REQUIRED WORK: Among the entries below, find the line with "рядом были пр", then quote it and each following line up to and including the line with "Пусть эта боль", and nothing else.

[Stored data entries]
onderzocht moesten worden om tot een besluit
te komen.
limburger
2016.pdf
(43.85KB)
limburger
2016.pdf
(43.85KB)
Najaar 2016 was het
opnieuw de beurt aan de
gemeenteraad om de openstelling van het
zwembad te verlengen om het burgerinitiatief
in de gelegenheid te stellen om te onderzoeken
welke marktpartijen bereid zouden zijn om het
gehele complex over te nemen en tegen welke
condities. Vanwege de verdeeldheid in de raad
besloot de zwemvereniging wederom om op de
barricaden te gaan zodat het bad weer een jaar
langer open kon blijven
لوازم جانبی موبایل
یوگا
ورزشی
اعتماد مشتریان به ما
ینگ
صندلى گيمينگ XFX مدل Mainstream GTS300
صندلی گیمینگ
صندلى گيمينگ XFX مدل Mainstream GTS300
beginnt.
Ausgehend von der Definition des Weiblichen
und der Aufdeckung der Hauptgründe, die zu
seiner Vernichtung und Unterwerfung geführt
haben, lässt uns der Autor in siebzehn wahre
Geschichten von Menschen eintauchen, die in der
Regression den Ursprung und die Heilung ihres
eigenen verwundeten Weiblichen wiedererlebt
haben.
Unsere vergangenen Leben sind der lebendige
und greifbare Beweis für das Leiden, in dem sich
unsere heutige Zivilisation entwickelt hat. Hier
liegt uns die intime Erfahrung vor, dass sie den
--
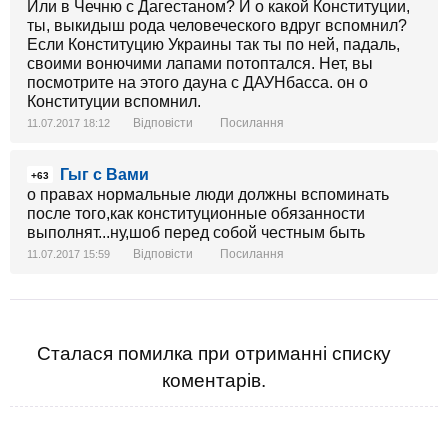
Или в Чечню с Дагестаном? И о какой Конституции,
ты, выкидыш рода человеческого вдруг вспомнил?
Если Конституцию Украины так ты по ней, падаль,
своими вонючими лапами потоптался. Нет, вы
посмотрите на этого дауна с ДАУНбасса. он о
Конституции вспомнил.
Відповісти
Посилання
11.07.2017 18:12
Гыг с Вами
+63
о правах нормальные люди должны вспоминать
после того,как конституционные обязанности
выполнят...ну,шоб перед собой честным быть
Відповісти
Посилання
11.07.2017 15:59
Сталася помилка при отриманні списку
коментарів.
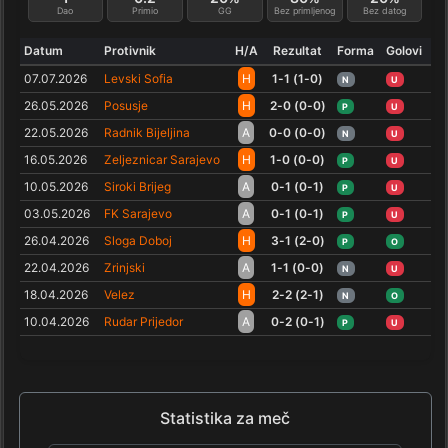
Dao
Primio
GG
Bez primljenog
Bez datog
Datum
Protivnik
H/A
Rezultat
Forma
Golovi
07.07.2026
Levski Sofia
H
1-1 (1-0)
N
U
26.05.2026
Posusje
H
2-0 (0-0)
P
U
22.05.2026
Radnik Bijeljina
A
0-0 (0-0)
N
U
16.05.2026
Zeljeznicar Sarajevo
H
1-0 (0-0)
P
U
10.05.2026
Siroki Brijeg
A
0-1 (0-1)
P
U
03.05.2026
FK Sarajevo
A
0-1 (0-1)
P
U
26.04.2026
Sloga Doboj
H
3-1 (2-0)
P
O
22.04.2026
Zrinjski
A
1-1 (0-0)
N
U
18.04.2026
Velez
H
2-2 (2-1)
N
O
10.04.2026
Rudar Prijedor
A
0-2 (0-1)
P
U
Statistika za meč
--
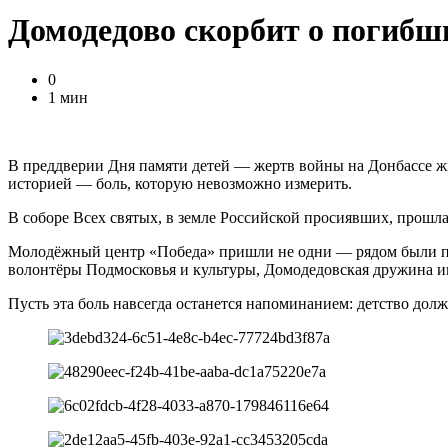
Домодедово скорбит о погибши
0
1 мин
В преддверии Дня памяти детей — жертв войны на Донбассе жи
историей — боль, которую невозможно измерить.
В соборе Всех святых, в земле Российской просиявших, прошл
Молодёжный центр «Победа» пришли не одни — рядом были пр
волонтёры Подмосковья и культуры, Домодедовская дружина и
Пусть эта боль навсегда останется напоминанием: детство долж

OUTPUT:
Молодёжный центр «Победа» пришли не одни — рядом были пр
волонтёры Подмосковья и культуры, Домодедовская дружина и
Пусть эта боль навсегда останется напоминанием: детство долж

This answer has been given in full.